---------- Provided data ----------
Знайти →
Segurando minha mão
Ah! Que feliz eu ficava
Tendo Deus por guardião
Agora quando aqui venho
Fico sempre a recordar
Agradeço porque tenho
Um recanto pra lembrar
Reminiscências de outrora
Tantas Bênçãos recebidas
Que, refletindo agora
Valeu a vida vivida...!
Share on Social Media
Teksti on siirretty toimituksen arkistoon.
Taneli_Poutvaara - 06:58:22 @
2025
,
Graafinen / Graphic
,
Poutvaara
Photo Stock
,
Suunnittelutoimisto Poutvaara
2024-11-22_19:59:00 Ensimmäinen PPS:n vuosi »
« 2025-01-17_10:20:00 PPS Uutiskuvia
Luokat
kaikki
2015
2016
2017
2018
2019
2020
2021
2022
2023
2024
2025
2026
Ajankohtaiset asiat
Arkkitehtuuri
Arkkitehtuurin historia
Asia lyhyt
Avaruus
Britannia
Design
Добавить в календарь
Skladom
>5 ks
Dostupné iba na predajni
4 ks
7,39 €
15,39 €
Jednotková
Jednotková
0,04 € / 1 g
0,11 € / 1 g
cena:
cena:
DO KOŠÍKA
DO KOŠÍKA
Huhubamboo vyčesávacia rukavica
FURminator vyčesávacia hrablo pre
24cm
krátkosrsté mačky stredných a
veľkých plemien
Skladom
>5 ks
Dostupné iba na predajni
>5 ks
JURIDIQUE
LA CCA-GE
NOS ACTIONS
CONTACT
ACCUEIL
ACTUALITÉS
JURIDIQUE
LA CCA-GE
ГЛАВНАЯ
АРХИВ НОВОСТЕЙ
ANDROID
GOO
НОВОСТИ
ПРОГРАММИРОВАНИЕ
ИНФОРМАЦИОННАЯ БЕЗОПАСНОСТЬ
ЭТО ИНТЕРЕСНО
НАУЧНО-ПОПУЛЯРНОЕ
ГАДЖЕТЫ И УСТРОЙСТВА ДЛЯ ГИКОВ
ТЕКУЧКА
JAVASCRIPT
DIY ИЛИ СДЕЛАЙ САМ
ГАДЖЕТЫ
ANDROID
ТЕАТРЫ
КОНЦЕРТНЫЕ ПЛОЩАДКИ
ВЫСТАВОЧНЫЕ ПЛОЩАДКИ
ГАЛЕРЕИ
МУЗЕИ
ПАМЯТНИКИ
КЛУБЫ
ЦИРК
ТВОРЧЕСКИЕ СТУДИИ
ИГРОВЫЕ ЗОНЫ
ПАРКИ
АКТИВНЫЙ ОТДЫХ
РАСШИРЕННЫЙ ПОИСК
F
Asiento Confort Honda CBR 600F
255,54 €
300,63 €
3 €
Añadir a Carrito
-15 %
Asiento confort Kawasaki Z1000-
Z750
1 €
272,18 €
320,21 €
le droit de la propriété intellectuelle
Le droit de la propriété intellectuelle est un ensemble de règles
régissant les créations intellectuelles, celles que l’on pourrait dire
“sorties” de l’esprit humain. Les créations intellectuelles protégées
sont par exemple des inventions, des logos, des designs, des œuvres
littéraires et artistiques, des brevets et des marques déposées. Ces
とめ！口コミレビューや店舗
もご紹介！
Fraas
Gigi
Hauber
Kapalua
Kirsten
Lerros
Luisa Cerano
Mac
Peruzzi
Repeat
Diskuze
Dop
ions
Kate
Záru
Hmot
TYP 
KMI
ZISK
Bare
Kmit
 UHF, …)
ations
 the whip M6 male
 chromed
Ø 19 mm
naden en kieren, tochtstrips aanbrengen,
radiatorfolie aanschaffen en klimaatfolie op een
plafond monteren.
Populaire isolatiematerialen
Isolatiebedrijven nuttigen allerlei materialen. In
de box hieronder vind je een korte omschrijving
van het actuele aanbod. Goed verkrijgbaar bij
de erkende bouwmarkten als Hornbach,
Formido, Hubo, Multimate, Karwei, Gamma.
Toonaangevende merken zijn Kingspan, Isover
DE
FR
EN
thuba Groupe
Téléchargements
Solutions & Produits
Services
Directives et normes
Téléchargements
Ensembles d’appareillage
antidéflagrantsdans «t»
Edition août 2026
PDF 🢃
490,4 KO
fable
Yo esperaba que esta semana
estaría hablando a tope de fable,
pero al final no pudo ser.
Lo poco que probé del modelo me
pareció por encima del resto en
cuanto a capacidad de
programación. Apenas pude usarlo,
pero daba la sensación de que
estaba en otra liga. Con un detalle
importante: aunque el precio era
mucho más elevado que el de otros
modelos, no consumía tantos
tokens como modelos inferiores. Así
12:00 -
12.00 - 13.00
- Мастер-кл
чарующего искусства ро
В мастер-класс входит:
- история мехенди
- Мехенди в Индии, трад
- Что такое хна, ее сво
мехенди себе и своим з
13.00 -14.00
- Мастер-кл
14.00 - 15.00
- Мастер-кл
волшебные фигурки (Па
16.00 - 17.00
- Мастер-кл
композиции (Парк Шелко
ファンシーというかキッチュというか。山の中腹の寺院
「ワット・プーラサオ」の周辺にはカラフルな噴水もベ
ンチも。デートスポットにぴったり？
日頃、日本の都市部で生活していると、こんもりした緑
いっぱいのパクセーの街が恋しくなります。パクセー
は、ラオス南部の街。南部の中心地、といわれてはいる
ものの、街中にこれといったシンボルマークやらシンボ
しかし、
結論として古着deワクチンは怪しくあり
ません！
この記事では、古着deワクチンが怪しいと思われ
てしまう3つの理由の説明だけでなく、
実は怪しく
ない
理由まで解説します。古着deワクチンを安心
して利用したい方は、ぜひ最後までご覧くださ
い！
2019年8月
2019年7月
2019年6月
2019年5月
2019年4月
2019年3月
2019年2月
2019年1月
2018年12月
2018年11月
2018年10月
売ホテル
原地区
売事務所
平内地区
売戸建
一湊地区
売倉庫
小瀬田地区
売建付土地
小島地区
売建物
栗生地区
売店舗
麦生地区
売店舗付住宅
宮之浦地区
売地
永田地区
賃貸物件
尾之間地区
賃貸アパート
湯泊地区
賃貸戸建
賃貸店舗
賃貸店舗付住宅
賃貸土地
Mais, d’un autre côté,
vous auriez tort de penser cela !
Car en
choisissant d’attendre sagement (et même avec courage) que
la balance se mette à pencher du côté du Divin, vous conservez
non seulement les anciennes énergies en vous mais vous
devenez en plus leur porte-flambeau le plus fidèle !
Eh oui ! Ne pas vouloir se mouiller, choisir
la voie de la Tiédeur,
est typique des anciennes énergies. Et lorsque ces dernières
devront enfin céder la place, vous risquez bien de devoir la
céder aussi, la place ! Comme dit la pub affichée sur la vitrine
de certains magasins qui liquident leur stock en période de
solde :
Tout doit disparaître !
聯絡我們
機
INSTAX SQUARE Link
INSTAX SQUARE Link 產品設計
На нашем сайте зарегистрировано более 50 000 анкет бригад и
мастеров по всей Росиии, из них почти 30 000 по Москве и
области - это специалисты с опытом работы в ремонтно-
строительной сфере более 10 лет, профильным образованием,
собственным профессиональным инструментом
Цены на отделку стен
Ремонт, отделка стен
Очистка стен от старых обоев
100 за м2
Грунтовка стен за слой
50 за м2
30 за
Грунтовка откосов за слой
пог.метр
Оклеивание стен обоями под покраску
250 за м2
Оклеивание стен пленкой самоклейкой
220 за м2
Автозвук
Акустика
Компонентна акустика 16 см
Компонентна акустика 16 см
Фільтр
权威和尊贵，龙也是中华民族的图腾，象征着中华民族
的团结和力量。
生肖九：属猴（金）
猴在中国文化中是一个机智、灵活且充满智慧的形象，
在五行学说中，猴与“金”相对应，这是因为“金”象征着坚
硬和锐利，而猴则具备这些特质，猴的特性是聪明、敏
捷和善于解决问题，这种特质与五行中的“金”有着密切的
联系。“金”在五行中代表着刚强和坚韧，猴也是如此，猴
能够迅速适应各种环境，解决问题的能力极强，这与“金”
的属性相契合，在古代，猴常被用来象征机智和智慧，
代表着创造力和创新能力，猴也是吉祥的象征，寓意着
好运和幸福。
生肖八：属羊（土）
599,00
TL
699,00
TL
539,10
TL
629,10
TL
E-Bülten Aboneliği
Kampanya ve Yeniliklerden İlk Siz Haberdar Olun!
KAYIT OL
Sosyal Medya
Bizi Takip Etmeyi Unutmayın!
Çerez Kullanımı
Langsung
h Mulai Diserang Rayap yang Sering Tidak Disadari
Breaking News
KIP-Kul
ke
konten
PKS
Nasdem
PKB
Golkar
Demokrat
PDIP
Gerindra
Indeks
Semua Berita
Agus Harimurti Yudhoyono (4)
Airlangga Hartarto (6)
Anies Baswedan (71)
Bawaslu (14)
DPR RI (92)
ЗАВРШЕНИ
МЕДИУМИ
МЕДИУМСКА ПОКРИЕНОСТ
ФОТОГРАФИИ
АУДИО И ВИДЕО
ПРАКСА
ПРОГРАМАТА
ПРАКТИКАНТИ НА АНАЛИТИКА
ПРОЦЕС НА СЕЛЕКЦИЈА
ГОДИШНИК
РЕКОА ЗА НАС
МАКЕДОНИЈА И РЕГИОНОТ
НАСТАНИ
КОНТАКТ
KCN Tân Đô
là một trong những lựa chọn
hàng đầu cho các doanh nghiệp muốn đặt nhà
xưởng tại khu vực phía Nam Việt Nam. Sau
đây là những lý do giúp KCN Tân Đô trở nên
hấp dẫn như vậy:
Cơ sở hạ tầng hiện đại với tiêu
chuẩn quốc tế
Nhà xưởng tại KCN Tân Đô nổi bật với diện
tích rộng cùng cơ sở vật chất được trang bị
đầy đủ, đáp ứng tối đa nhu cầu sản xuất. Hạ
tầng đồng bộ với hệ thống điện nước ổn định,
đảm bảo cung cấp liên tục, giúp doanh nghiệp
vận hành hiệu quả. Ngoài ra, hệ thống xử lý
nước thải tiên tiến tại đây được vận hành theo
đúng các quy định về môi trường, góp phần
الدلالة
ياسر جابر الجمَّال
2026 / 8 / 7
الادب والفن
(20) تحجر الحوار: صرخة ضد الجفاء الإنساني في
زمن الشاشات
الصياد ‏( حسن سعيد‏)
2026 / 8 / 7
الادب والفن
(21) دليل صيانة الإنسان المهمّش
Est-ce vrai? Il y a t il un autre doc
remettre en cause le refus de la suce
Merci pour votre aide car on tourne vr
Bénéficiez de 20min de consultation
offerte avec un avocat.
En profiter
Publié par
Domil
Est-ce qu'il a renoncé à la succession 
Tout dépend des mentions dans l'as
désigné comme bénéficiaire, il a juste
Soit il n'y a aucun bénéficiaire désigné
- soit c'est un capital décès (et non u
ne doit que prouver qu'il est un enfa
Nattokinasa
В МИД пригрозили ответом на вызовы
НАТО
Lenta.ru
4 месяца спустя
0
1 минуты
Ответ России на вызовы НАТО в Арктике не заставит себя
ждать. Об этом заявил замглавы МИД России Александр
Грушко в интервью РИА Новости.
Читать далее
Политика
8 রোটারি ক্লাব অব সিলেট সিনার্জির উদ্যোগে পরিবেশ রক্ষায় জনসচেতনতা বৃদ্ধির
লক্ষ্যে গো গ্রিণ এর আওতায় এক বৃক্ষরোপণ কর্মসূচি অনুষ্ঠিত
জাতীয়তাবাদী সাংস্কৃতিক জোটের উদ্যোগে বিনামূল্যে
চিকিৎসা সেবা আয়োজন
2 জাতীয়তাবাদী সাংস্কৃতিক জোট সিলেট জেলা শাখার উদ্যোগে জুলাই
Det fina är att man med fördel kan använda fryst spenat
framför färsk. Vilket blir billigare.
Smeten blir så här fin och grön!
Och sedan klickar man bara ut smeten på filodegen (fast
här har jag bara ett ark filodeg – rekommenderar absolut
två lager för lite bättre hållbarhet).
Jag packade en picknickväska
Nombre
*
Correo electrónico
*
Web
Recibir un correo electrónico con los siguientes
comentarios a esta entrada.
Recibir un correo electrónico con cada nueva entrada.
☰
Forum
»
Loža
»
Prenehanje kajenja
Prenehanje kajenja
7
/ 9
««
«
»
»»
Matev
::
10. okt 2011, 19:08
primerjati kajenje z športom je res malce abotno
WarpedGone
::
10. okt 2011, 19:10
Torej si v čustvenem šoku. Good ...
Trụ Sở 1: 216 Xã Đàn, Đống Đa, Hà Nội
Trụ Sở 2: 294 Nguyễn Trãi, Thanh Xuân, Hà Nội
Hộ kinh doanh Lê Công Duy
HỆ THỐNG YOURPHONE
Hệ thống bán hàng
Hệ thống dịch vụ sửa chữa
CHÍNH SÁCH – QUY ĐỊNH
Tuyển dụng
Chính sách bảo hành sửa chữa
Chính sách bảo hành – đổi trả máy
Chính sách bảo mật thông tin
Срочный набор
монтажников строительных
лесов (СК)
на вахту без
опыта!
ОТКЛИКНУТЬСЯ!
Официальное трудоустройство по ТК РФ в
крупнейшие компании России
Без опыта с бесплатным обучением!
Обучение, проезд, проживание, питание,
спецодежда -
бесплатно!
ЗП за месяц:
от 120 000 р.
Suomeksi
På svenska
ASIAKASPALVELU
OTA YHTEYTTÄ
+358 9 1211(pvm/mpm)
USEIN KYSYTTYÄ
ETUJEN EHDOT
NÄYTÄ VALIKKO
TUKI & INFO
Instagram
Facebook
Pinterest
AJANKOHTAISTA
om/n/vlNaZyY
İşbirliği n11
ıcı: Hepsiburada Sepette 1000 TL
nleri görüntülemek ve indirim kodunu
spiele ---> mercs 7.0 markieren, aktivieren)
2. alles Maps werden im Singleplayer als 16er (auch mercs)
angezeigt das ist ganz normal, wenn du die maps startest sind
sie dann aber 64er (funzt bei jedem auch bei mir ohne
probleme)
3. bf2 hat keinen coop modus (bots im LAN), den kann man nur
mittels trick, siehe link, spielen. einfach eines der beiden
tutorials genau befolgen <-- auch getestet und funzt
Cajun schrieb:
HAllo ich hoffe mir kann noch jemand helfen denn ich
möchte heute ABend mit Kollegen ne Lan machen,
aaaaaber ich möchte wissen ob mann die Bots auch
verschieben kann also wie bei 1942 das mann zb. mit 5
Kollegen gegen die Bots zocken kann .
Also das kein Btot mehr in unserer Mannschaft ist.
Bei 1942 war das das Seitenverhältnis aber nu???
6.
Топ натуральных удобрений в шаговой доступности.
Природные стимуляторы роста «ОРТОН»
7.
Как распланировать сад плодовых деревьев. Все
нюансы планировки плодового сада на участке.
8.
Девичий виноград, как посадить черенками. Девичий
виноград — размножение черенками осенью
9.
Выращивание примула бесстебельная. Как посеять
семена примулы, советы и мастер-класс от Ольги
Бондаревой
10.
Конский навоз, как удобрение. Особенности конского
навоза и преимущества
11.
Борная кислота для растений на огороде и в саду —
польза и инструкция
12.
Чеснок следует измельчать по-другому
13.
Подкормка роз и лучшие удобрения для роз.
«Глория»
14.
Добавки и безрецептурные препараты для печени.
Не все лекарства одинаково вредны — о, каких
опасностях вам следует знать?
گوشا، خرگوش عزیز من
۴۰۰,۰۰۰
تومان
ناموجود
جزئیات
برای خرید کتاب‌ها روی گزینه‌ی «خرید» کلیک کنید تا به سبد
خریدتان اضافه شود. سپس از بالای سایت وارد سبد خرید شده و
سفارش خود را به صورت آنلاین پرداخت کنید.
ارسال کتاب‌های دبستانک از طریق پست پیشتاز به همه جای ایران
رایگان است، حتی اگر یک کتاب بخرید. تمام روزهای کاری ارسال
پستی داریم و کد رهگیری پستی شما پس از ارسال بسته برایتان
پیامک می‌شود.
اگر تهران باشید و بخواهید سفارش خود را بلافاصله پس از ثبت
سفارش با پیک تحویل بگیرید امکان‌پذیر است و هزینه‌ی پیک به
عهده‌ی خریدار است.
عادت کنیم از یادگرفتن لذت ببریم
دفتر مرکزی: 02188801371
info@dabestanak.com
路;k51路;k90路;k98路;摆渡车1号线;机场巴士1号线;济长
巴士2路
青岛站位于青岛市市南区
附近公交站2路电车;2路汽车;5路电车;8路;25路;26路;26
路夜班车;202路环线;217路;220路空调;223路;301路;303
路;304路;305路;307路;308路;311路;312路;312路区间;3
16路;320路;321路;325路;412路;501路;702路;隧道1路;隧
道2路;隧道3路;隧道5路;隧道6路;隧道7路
----------
▶ Work to complete
Everything before the line containing "info@dabestanak.com" stays out. Write out that line and the rest of the entries exactly.

▶ Answer area
info@dabestanak.com
路;k51路;k90路;k98路;摆渡车1号线;机场巴士1号线;济长
巴士2路
青岛站位于青岛市市南区
附近公交站2路电车;2路汽车;5路电车;8路;25路;26路;26
路夜班车;202路环线;217路;220路空调;223路;301路;303
路;304路;305路;307路;308路;311路;312路;312路区间;3
16路;320路;321路;325路;412路;501路;702路;隧道1路;隧
道2路;隧道3路;隧道5路;隧道6路;隧道7路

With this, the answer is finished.